Using RecordLinkage Toolkit to Link Records

Sze Zhong LIM
Data And Beyond
Published in
12 min readMar 8, 2024
Photo by Clint Adair on Unsplash

Anyone who tried to work with user-entered data will know how tough it is to manage and gain insights from that data. One example is if we allow users to key in their company name without any constraints or guidance. SomeCompanyName Pte. Ltd., could be written as ‘somecompanyname’ or ‘somecompanyname pte ltd’ (without the dots and all small caps), or ‘somecompanyname pvt’, or some other variation.

To resolve this issue, we will have to check for similarity and group them together.

Problem Joining Datasets

Recently, I had an issue when trying to join two datasets from ACRA and HDB (both downloaded from data.gov.sg. In both tables, they had the uen and company_name columns. By right, the HDB uen and company_namedata should be a subset of the ACRA uen and entity_name data. However, life is never perfect.

I did expect the HDB company_name and ACRA entity_name to have very very minor discrepancies like a dot here and there. As such, I decided to use the uen from both datasets. Surprisingly, there were some uen data from the HDB dataset which couldn’t be found from the ACRA dataset. The error could have been from either table.

A snapshot showing 4 HDB entities not joining with the ACRA entities information.

I did a check in the ACRA entity csv and found that the acra_uen is slightly different. HDB uen was 200416909E whereas ACRA uen was 200416906E. Most likely one of them was wrong. I also realized that the HDB company_name and ACRA entity_name did not have an exact match. The HDB company_name for index 241 used PTE LTD whereas the ACRA entity_name used PTE. LTD.

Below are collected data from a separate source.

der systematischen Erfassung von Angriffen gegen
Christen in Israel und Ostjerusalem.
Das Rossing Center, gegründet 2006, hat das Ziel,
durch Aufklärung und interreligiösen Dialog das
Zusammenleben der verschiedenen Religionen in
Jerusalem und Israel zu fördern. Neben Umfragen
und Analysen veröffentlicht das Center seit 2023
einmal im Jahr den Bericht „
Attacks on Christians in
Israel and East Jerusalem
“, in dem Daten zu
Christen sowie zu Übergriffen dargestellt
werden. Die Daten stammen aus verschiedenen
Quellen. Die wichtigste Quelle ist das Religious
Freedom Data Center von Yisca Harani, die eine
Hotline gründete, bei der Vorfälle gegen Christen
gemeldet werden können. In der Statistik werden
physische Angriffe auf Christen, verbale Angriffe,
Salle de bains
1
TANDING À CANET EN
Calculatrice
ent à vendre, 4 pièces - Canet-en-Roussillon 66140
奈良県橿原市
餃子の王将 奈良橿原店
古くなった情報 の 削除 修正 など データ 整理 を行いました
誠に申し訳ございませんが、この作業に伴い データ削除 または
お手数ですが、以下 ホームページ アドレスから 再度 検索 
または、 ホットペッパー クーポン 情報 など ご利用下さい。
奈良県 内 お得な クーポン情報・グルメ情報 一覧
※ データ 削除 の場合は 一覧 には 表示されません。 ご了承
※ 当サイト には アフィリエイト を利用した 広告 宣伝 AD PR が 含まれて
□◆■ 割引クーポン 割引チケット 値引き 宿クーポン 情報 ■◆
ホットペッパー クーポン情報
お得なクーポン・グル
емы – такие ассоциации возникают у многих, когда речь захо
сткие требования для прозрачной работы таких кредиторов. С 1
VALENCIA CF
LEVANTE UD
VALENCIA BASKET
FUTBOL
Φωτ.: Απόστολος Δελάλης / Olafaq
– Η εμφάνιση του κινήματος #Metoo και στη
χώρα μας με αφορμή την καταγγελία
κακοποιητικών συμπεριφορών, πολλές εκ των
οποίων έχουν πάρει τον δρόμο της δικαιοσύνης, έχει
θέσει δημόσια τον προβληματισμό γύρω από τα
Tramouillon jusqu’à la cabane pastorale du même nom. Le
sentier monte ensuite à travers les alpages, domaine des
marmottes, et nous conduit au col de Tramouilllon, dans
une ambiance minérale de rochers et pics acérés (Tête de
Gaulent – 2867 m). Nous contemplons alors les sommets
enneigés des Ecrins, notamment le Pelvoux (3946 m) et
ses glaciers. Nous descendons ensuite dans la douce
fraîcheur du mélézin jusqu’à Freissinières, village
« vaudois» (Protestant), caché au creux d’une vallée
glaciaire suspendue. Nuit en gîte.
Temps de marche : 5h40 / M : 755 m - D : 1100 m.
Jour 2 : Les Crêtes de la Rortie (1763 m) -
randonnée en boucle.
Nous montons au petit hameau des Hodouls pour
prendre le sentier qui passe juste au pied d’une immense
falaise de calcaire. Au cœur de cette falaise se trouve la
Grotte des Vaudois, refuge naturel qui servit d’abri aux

ACRA information csv downloaded from data.gov.sg

The idea was to find company names with a similarity of 90% and above (for this particular case) as there were only very minor differences. For this, I decided to use RecordLinkage after asking ChatGPT.

Using RecordLinkage

The documentation for RecordLinkage can be found here.

The recordlinkage project makes extensive use of data manipulation tools like pandas and numpy.

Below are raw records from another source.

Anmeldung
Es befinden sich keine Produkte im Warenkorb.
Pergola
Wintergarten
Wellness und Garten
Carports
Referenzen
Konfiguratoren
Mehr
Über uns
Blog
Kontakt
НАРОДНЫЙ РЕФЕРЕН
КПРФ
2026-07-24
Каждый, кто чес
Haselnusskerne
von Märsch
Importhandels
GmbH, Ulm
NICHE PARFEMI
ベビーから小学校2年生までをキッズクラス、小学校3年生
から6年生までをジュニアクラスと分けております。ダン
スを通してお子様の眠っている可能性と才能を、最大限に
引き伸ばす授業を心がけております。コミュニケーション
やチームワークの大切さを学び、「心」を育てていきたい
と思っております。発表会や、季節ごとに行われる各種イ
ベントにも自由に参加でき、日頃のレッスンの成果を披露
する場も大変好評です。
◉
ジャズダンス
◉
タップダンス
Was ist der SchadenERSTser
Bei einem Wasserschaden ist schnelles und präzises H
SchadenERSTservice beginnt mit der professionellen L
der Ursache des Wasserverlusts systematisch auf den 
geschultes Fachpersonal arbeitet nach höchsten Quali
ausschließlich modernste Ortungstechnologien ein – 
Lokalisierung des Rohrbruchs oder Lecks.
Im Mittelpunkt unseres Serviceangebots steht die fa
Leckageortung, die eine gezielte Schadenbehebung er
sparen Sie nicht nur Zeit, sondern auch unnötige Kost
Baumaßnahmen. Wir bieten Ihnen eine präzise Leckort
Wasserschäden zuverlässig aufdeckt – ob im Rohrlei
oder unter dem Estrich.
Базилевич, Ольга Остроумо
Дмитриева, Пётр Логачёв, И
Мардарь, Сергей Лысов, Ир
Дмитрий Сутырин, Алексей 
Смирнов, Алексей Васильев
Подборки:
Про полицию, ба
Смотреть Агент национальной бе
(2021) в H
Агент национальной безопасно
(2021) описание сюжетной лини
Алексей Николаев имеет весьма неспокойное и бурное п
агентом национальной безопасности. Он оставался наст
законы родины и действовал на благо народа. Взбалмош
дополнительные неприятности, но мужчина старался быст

Record linkage is used to link data from multiple data sources or to find duplicates in a single data source. In computer science, record linkage is also known as data matching or deduplication (in case of search duplicate records within a single file).

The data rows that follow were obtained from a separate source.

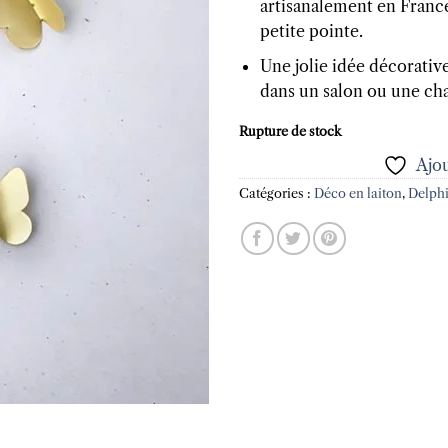
artisanalement en France
petite pointe.
Une jolie idée décorativ
dans un salon ou une ch
Rupture de stock
Ajou
Catégories :
Déco en laiton
,
Delphi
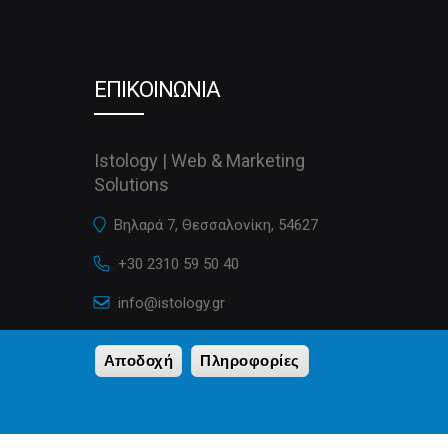
ΕΠΙΚΟΙΝΩΝΙΑ
Istology | Web & Marketing
Solutions
Βηλαρά 7, Θεσσαλονίκη, 54627
+30 2310 59 50 40
info@istology.gr
istology.gr
Αποδοχή
Πληροφορίες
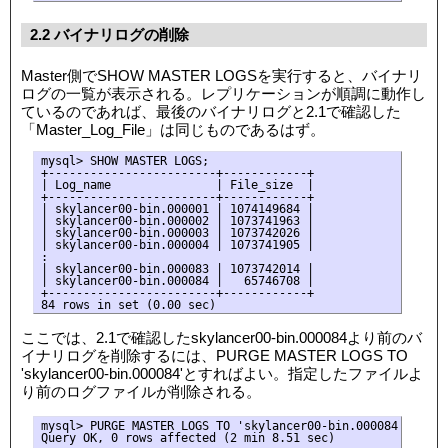
2.2 バイナリログの削除
Master側でSHOW MASTER LOGSを実行すると、バイナリ
ログの一覧が表示される。レプリケーションが順調に動作し
ているのであれば、最後のバイナリログと2.1で確認した
「Master_Log_File」は同じものであるはず。
mysql> SHOW MASTER LOGS;

+------------------------+------------+

| Log_name               | File_size  |

+------------------------+------------+

| skylancer00-bin.000001 | 1074149684 |

| skylancer00-bin.000002 | 1073741963 |

| skylancer00-bin.000003 | 1073742026 |

| skylancer00-bin.000004 | 1073741905 |

:

| skylancer00-bin.000083 | 1073742014 |

| skylancer00-bin.000084 |   65746708 |

+------------------------+------------+

84 rows in set (0.00 sec)
ここでは、2.1で確認したskylancer00-bin.000084より前のバ
イナリログを削除するには、PURGE MASTER LOGS TO
'skylancer00-bin.000084'とすればよい。指定したファイルよ
り前のログファイルが削除される。
mysql> PURGE MASTER LOGS TO 'skylancer00-bin.000084';

Query OK, 0 rows affected (2 min 8.51 sec)
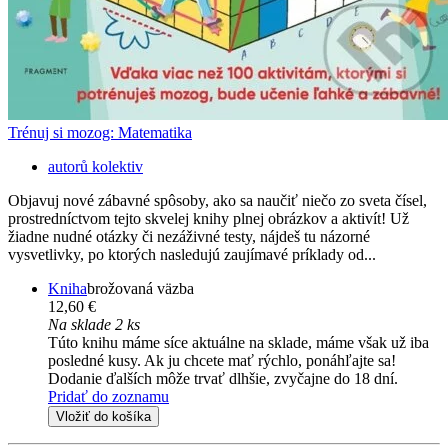
Trénuj si mozog: Matematika
autorů kolektiv
Objavuj nové zábavné spôsoby, ako sa naučiť niečo zo sveta čísel,
prostredníctvom tejto skvelej knihy plnej obrázkov a aktivít! Už
žiadne nudné otázky či nezáživné testy, nájdeš tu názorné
vysvetlivky, po ktorých nasledujú zaujímavé príklady od...
Kniha
brožovaná väzba
12,60 €
Na sklade 2 ks
Túto knihu máme síce aktuálne na sklade, máme však už iba
posledné kusy. Ak ju chcete mať rýchlo, ponáhľajte sa!
Dodanie ďalších môže trvať dlhšie, zvyčajne do 18 dní.
Pridať do zoznamu
Vložiť do košíka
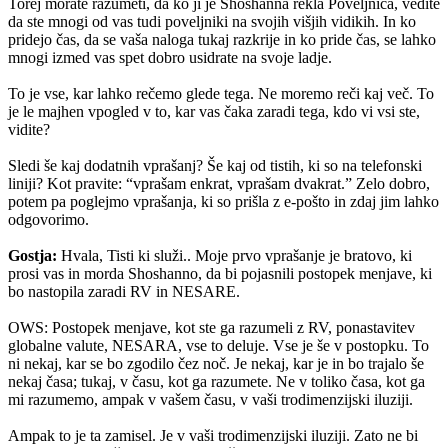
Torej morate razumeti, da ko ji je Shoshanna rekla Poveljnica, vedite
da ste mnogi od vas tudi poveljniki na svojih višjih vidikih. In ko
pridejo čas, da se vaša naloga tukaj razkrije in ko pride čas, se lahko
mnogi izmed vas spet dobro usidrate na svoje ladje.
To je vse, kar lahko rečemo glede tega. Ne moremo reči kaj več. To
je le majhen vpogled v to, kar vas čaka zaradi tega, kdo vi vsi ste,
vidite?
Sledi še kaj dodatnih vprašanj? Še kaj od tistih, ki so na telefonski
liniji? Kot pravite: “vprašam enkrat, vprašam dvakrat.” Zelo dobro,
potem pa poglejmo vprašanja, ki so prišla z e-pošto in zdaj jim lahko
odgovorimo.
Gostja:
Hvala, Tisti ki služi.. Moje prvo vprašanje je bratovo, ki
prosi vas in morda Shoshanno, da bi pojasnili postopek menjave, ki
bo nastopila zaradi RV in NESARE.
OWS: Postopek menjave, kot ste ga razumeli z RV, ponastavitev
globalne valute, NESARA, vse to deluje. Vse je še v postopku. To
ni nekaj, kar se bo zgodilo čez noč. Je nekaj, kar je in bo trajalo še
nekaj časa; tukaj, v času, kot ga razumete. Ne v toliko časa, kot ga
mi razumemo, ampak v vašem času, v vaši trodimenzijski iluziji.
Ampak to je ta zamisel. Je v vaši trodimenzijski iluziji. Zato ne bi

There are 5 steps to record linkage. Namely:

  1. Preprocessing
  2. Indexing
  3. Comparing
  4. Classification
  5. Evaluation

However, the scope of this article will be on how RecordLinkage was applied to join our table, the experiences, and the mistakes I learned from trying it out.

Using full index (A mistake)

I started using recordlinkage totally blind so basically my first attempt at it was just to use the ChatGPT code and see what turns up. I used the code as below:

# Try to use recordlinkage
indexer = recordlinkage.Index()
indexer.full()
candidate_links = indexer.index(hdb_df['hdb_company_name'], acra_df['acra_entity_name'])
print('here')
print(type(candidate_links))
print(candidate_links)
compare_cl = recordlinkage.Compare()
compare_cl.string('hdb_company_name', 'acra_entity_name', method='jarowinkler', threshold=0.9)

features = compare_cl.compute(candidate_links, hdb_df, acra_df)
print(features)

matches = features[features.sum(axis=1) >= 1]
print(matches)
Code snippet from my Jupyter Notebook where using full index failed

I used a full index method, as can be seen on Line 3 indexer.full().

For the candidate links, I used only the 2 columns, as can be seen from candidate_links = indexer.index(hdb_df['hdb_company_name'], acra_df['acra_entity_name'])

After that, I compared the string from hdb_company name and acra_entity_name using the jarowinkler method, which had a similarity of 90% or more.

I then got the code to compute out, and return me the values that met the requirement.

This attempt failed due to memory issues. Basically to do a full index, it would take the number of row in HDB and multiply by the number of rows in ACRA.

Using full index, but smaller dataset (Still not the best, but could work)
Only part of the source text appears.